Whether you’ve wrapped up your racing for the year – like me! – or still have a holiday-themed title to claim, you’ve undoubtedly lent at least a little thought to your 2017 race calendar. If you’re a roadie, would you consider hitting a trail? Or, if trails are more your thing, would you consider satisfying your need for speed on the road? Here are a few things to consider in finalizing next year’s plans.
- Aid station hors d’oeuvres. Pretzels, peanut butter tortilla roll ups, cocoa covered espresso beans! Oh my! Trail marathons generally mean a plethora of snacks at aid stations that could almost go toe-to-toe with a star-studded super bowl party spread. Once at a trail race aid station, I feasted on quesadillas. Yeah, you heard me right. QUESADILLAS. Warm, cheesy, life-giving gooey goodness. I ate five.
- Recover me. Racing on the trails often equates to running a generally slower pace, particularly in the case of elevation gain along the course. This notion, paired with the aforementioned awesomeness of aid station fuel break temptation, means the possibility for interruptions to racing stride. These bite-sized running breaks can add up for tired muscles needing a brief respite. By the third evening following each of my trail marathons so far, I was able to run without pain and at a regular training pace. A few good nights’ sleep, some solid post-run recover grub, and making mental notes of lessons learned were all it took before I was thinking about my next race.
- Slighted spectator sightings. Courses winding in and out of trees up and down steep and sometimes technical terrain aren’t typically optimal for a lawn chair and picnic of snacks for the average spectator to cheer runners past. While a few kindred trail spirits may endure a bit of physical exertion to spot you, a trail marathon can often mean short and long stretches of single-track solitude. Be prepared for some good quality time talking to yourself; be aware that while challenging trails often are, this quality time may not always be pretty.

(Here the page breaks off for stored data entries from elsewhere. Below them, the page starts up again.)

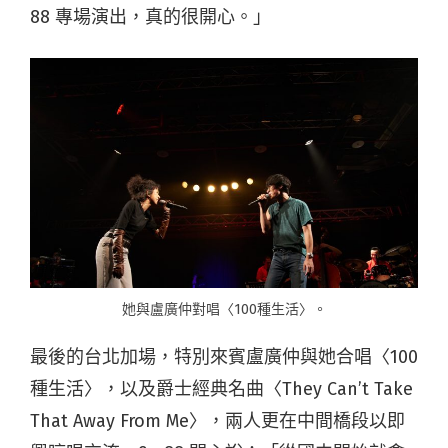
88 專場演出，真的很開心。」
她與盧廣仲對唱〈100種生活〉。
最後的台北加場，特別來賓盧廣仲與她合唱〈100
種生活〉，以及爵士經典名曲〈They Can’t Take
That Away From Me〉，兩人更在中間橋段以即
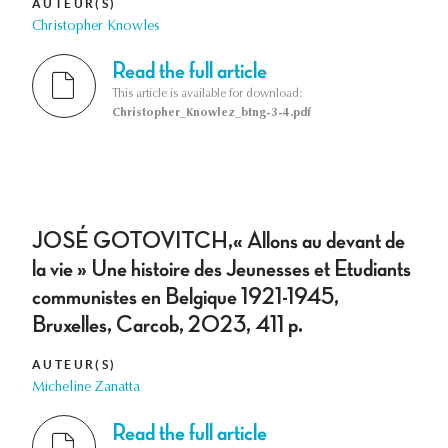
AUTEUR(S)
Christopher Knowles
Read the full article
This article is available for download:
Christopher_Knowlez_btng-3-4.pdf
JOSÉ GOTOVITCH,« Allons au devant de
la vie » Une histoire des Jeunesses et Etudiants
communistes en Belgique 1921-1945,
Bruxelles, Carcob, 2023, 411 p.
AUTEUR(S)
Micheline Zanatta
Read the full article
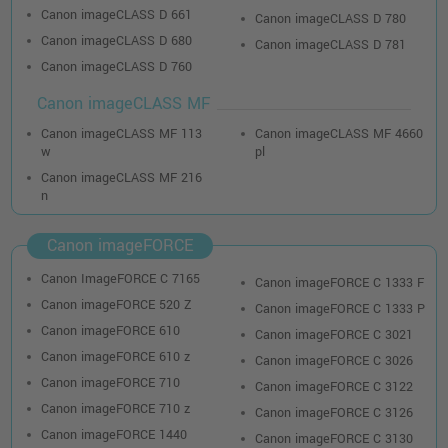
Canon imageCLASS D 661
Canon imageCLASS D 780
Canon imageCLASS D 680
Canon imageCLASS D 781
Canon imageCLASS D 760
Canon imageCLASS MF
Canon imageCLASS MF 113
Canon imageCLASS MF 4660
w
pl
Canon imageCLASS MF 216
n
Canon imageFORCE
Canon ImageFORCE C 7165
Canon imageFORCE C 1333 F
Canon imageFORCE 520 Z
Canon imageFORCE C 1333 P
Canon imageFORCE 610
Canon imageFORCE C 3021
Canon imageFORCE 610 z
Canon imageFORCE C 3026
Canon imageFORCE 710
Canon imageFORCE C 3122
Canon imageFORCE 710 z
Canon imageFORCE C 3126
Canon imageFORCE 1440
Canon imageFORCE C 3130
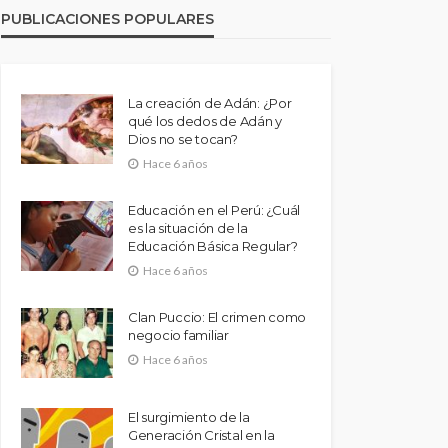
PUBLICACIONES POPULARES
La creación de Adán: ¿Por
qué los dedos de Adán y
Dios no se tocan?
Hace 6 años
Educación en el Perú: ¿Cuál
es la situación de la
Educación Básica Regular?
Hace 6 años
Clan Puccio: El crimen como
negocio familiar
Hace 6 años
El surgimiento de la
Generación Cristal en la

- Tick, tock. Albeit more rewarding to feel bare earth underneath your feet and to see the city skyline from a distant peak – OK, OK, maybe I’m a bit biased here – properly training for a trail race may mean a greater time commitment to reach the trails. Even a quick training run just outside of the city can easily add up to a 45-minute drive for a run after work depending on traffic for me, and that means a little over an hour total (including driving time home) less to spend taking care of daily ‘to dos.’
- Supercharged spectator spunk. Whether a race turns out to be your best or worst, spectator support can make it a race you’ll never forget, especially when lining the course with costumes and offering fuel sources only found ‘outside the box’ – donuts, bacon, and even beer if you’re lucky! Road marathons are typically much more spectator friendly than those on trails, and a cheerleader or two can go a long way for motivation to maintain the facade that pain isn’t consuming any single part – or every inch – of your body and your thoughts.
- Tick, tock. Training for the road is pretty convenient since roads are readily accessible just a few steps outside your front door. To quote one of my own favorite mantras, ‘the harder you run, the faster you’re done’ – and on to the rest of your weekday or the post-race party over the weekend … and that tasty finish line reward in the form of a cold, frosty adult beverage in exchange for the tear-away ticket attached to your bib. Smooth, flat asphalt courses mean faster race times and less time spent running, period. Prior to the Bank of America Chicago Marathon this past month, I had only run one trail marathon – with a course profile about as polar opposite as you can get from the streets of Chicago – four times. It’ll be awfully nice not to get funny looks anymore when answering questions of my marathon PR, previously just over six hours!
- Aid station hors d’oeuvres ouch. One of the best pieces of advice I got prior to my first road marathon was to prepare for slim pickings at aid stations. While excellent running fuel, the full menu – only available at a handful of aid stations, mind you – plastic cupfuls of electrolyte-fortified drinks and water, energy gels, and bananas – paled in comparison to the smorgasbordto which my spoiled trail running taste buds had become accustomed on race day.
- Recover me! My run exactly one calendar month following my first road marathon attempt marked the first time that I hadn’t felt the aches and pains that began plaguing me a few hours after crossing the finish line. The constant running gait, uninterrupted by elevation gain and gourmet aid station grub, had taken its toll. Every slow and painful excuse for a step earned me only a few inches at a time to the point that hitting a porta potty, grabbing a frothy-topped beer, posing at a race photographer’s request, and collecting my drop bag on my way to the 27th mile post-race party took over an hour. I shuffled through the next several days, dreading any and all staircases and inevitably wincing to pull myself back up to a standing position after sitting for prolonged periods of time – a far cry from my three-day bounce back rule of trail marathoning.
No matter what your running palate’s preferred poison, consider taking on a different kind of challenge in 2017. You may find a new passion of a refined running taste.